Work instruction: What you give back should be exactly the lines from the one with "Alle Kurse & Seminare (491, 1758)" through the final line of the material, pictures removed; please add nothing.

[Data shown — start]

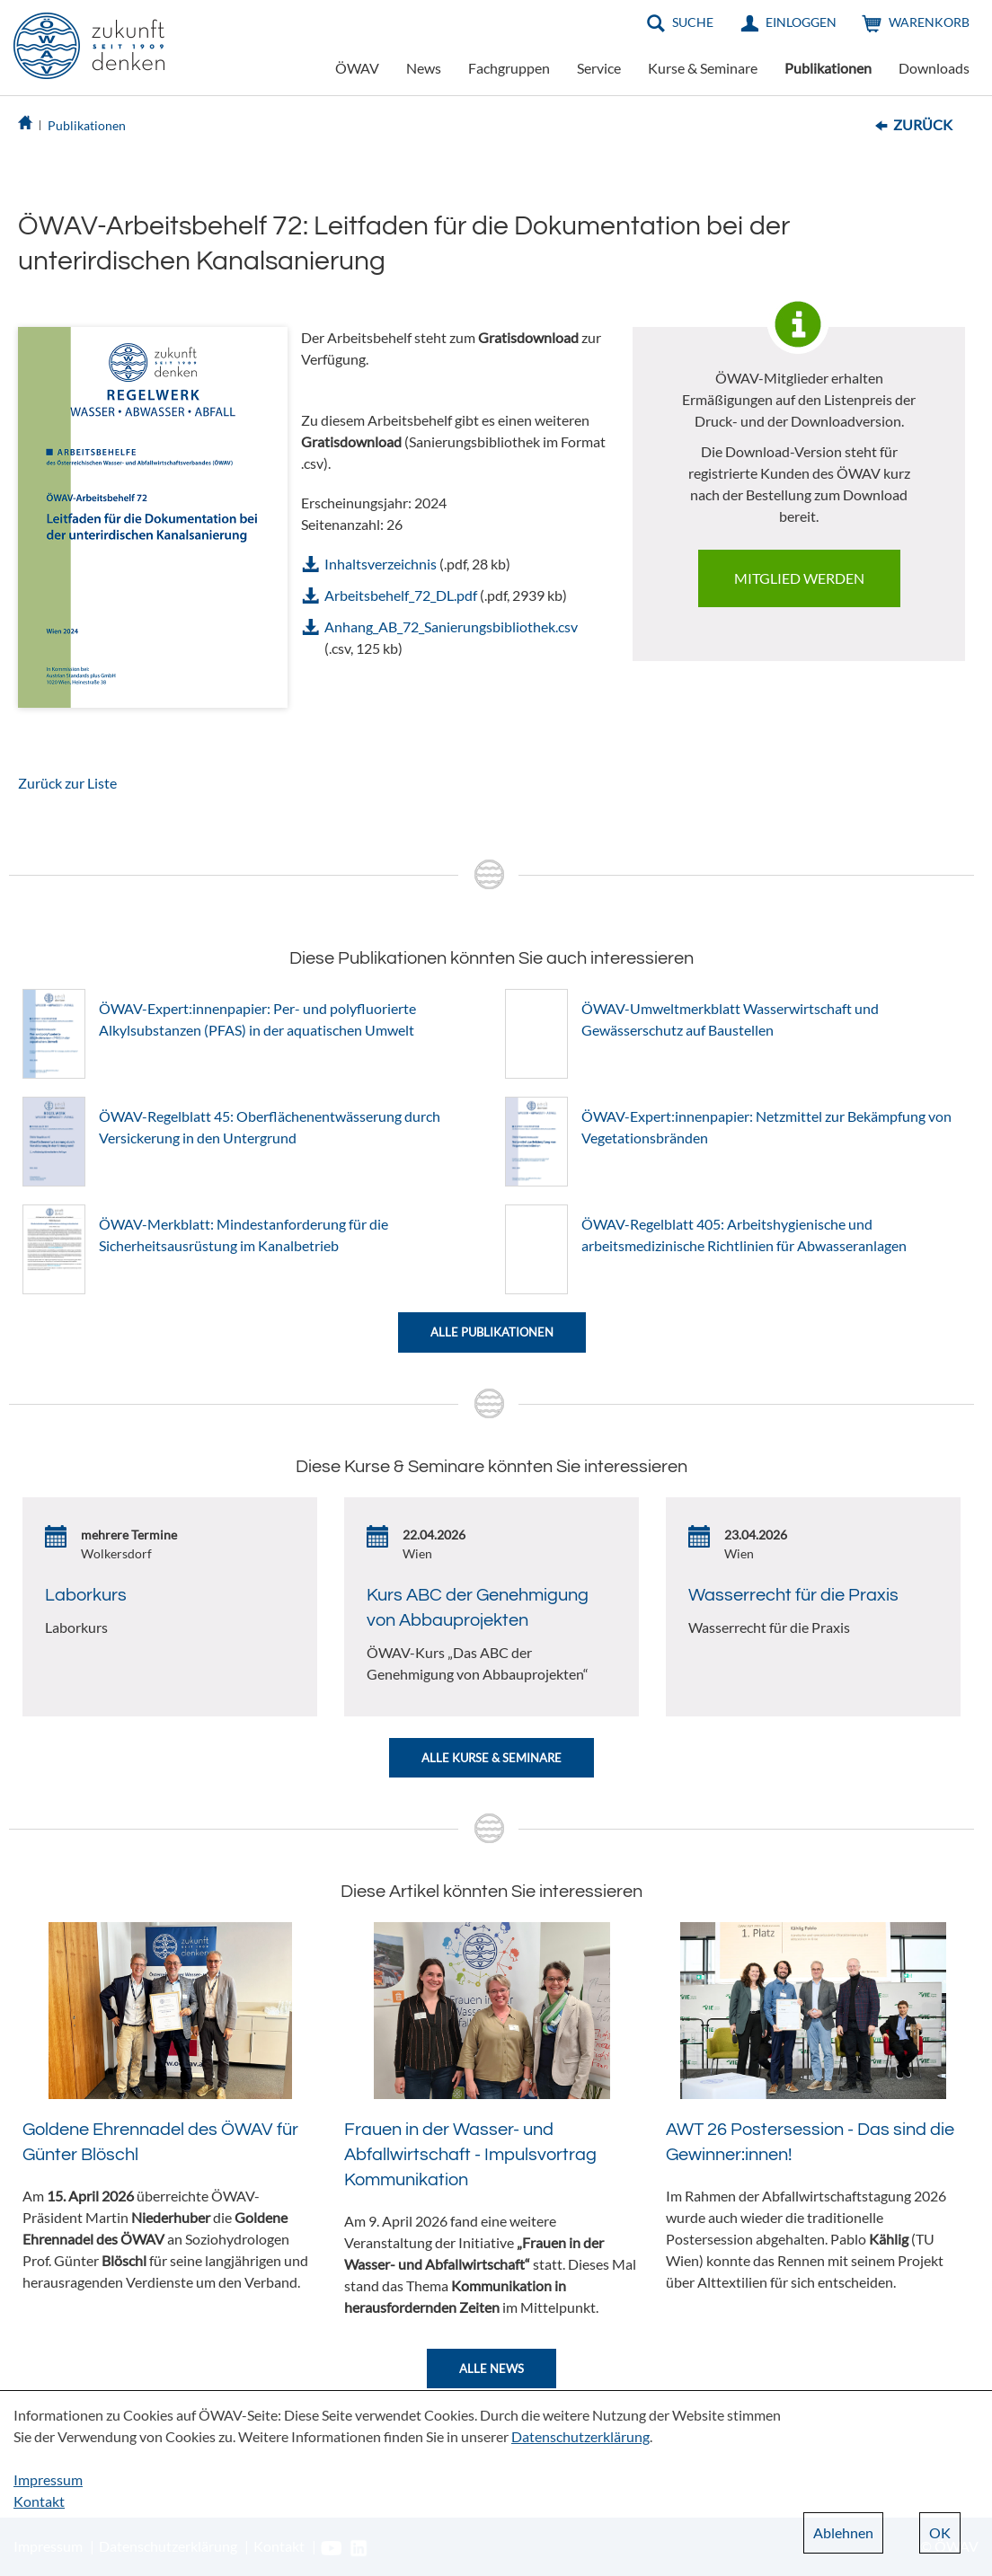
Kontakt (39, 2501)
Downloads (934, 67)
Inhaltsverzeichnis (380, 563)
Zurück (922, 124)
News (423, 67)
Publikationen (828, 67)
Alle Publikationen (492, 1332)
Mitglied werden (799, 578)
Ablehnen (843, 2532)
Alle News (491, 2368)
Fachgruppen (509, 67)
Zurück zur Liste (67, 782)
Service (599, 67)
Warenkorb (929, 22)
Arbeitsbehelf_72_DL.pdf (400, 595)
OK (940, 2532)
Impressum (48, 2479)
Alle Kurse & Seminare (491, 1758)
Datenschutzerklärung (580, 2436)
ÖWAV (357, 67)
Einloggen (801, 22)
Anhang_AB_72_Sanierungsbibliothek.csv (451, 626)
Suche (692, 22)
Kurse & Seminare (702, 67)
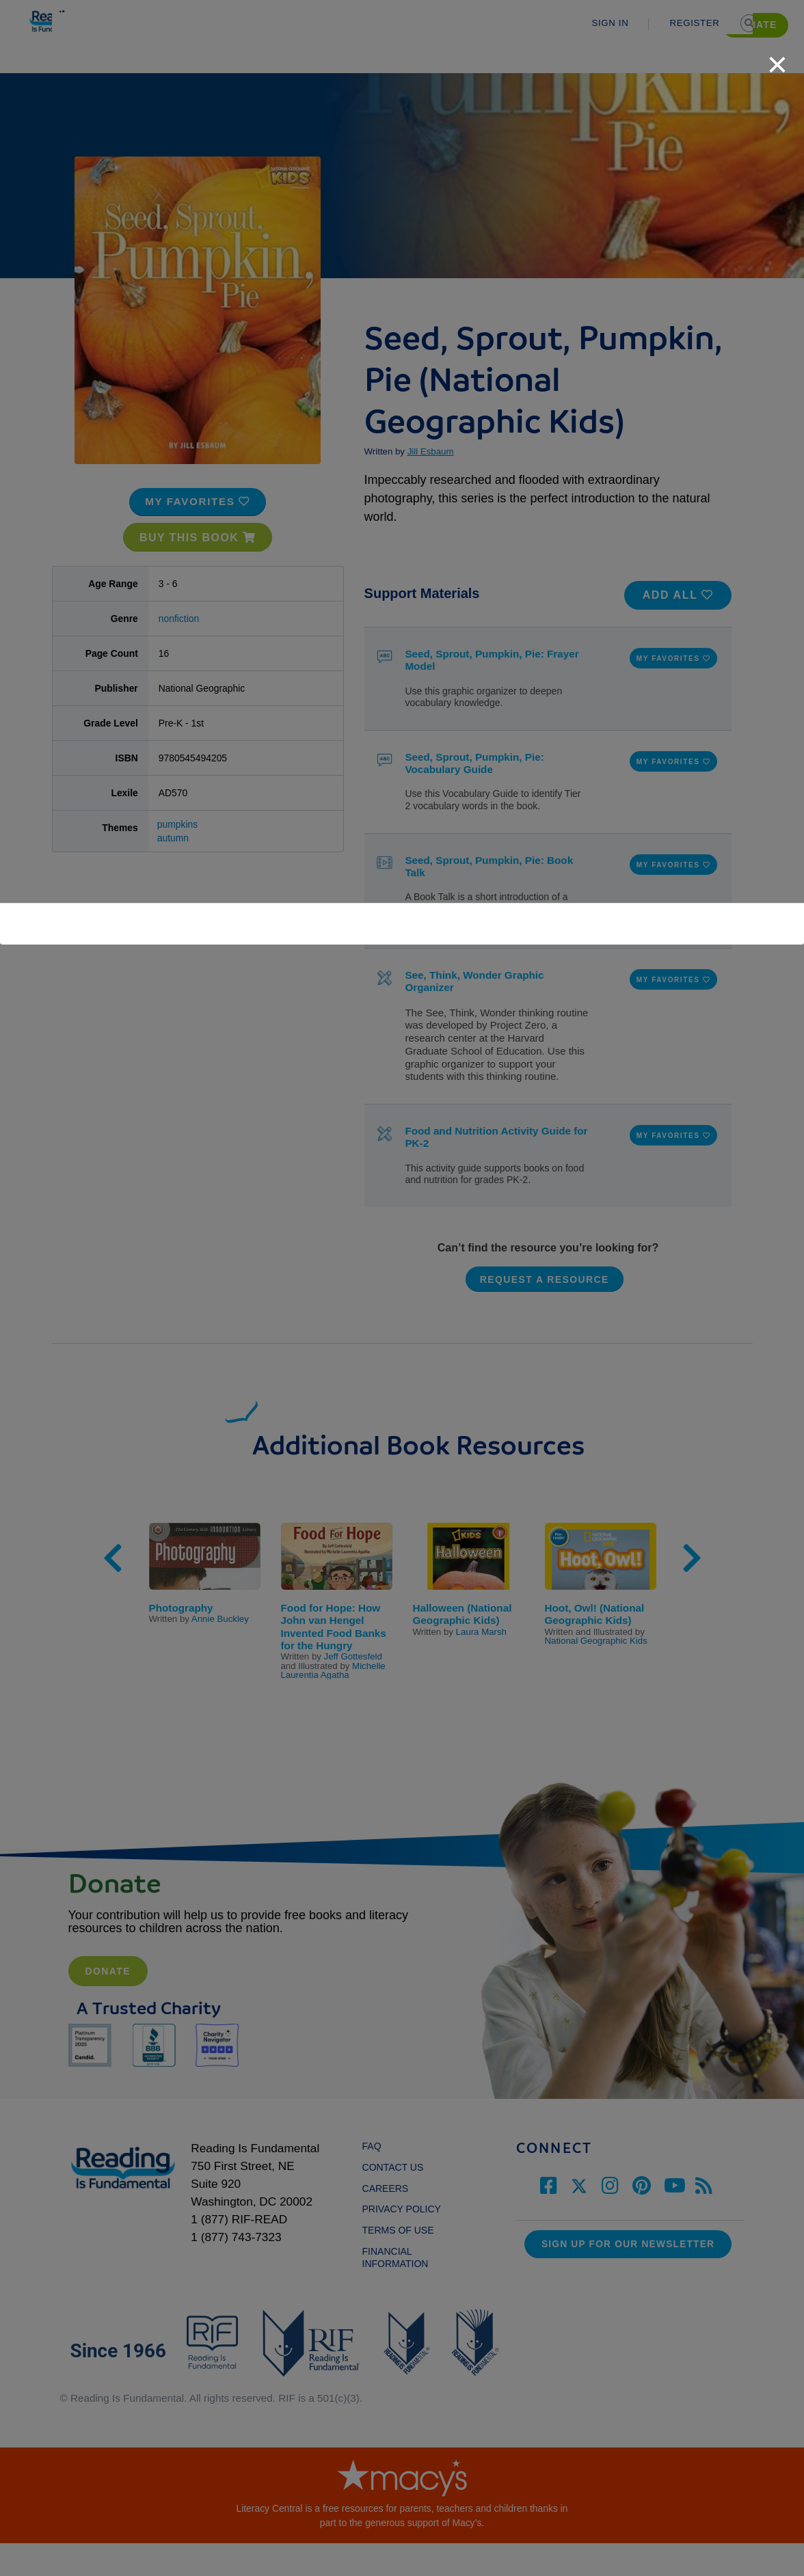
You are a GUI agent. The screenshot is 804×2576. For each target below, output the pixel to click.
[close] (777, 57)
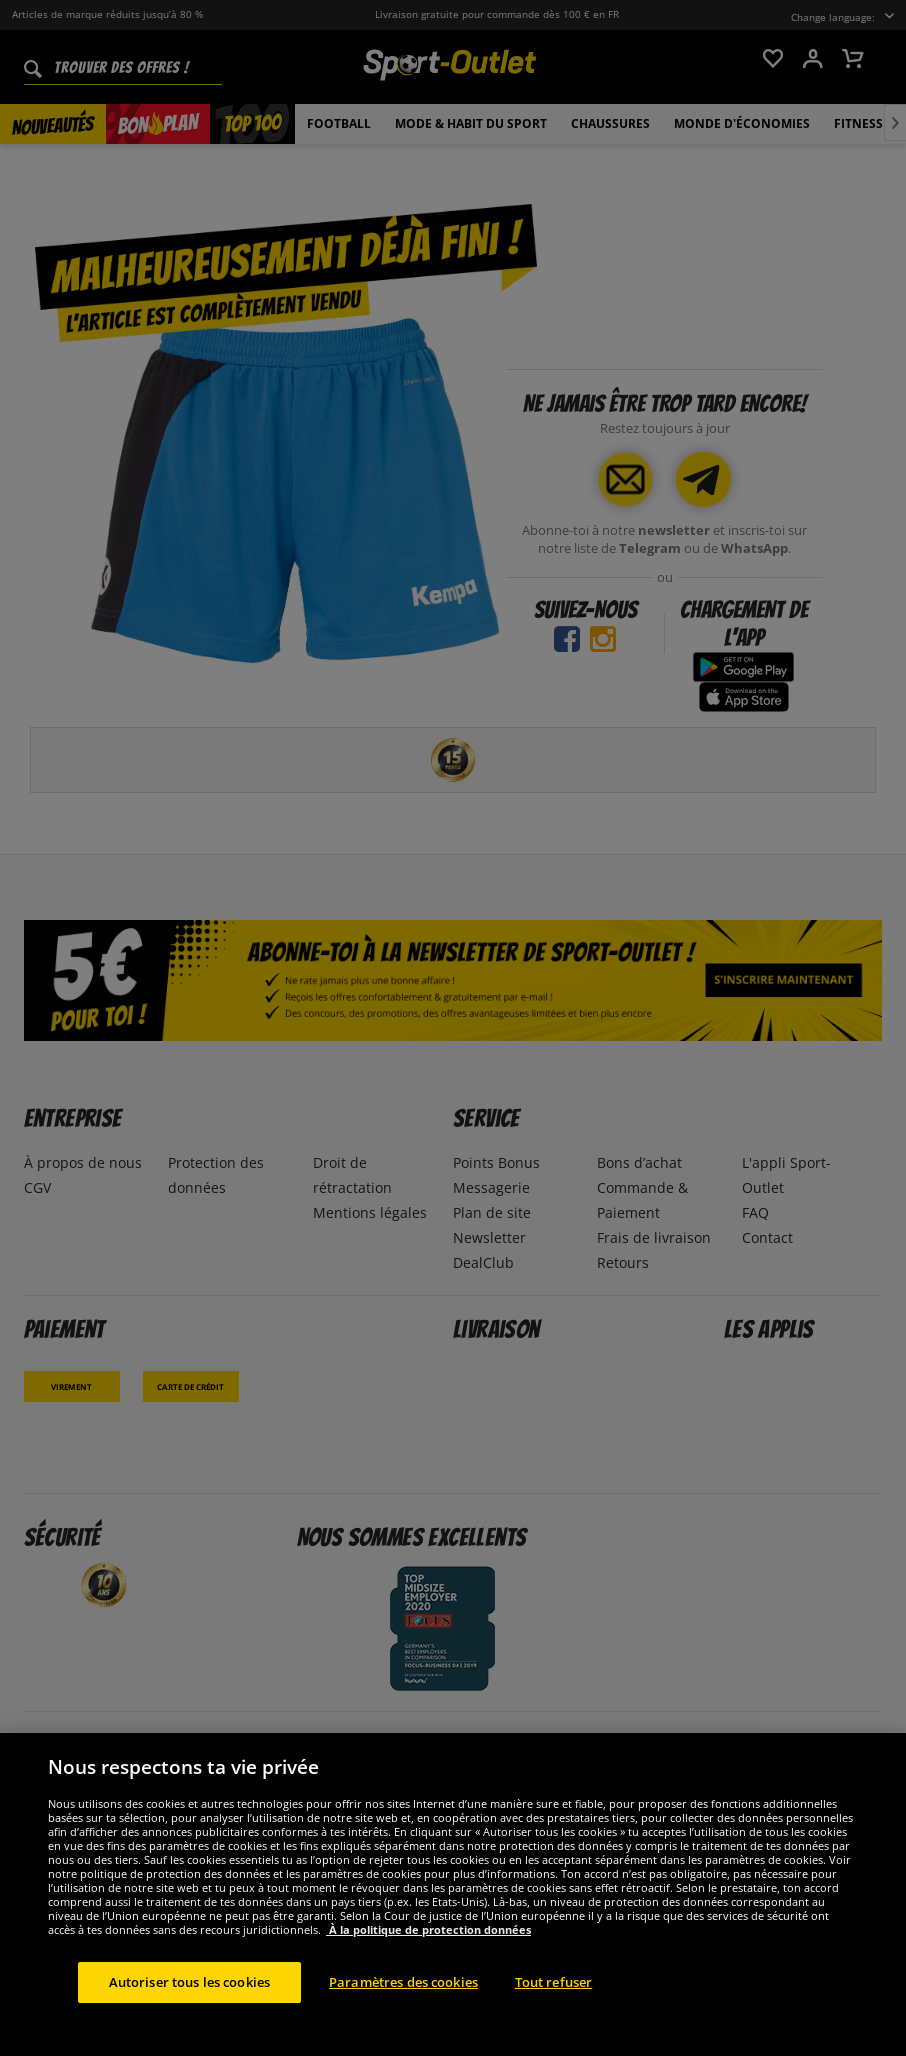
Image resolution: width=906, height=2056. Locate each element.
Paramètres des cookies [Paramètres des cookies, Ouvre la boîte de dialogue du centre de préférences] (403, 2015)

[Data shown — finish]

Result of the exercise:
Alle Kurse & Seminare (491, 1758)
Datenschutzerklärung (580, 2436)
ÖWAV (357, 67)
Einloggen (801, 22)
Anhang_AB_72_Sanierungsbibliothek.csv (451, 626)
Suche (692, 22)
Kurse & Seminare (702, 67)
You are a GUI agent. The screenshot is 804×2576. For each target below, output the pixel to click.
[close] (777, 57)
Image resolution: width=906, height=2056. Locate each element.
Paramètres des cookies [Paramètres des cookies, Ouvre la boîte de dialogue du centre de préférences] (403, 2015)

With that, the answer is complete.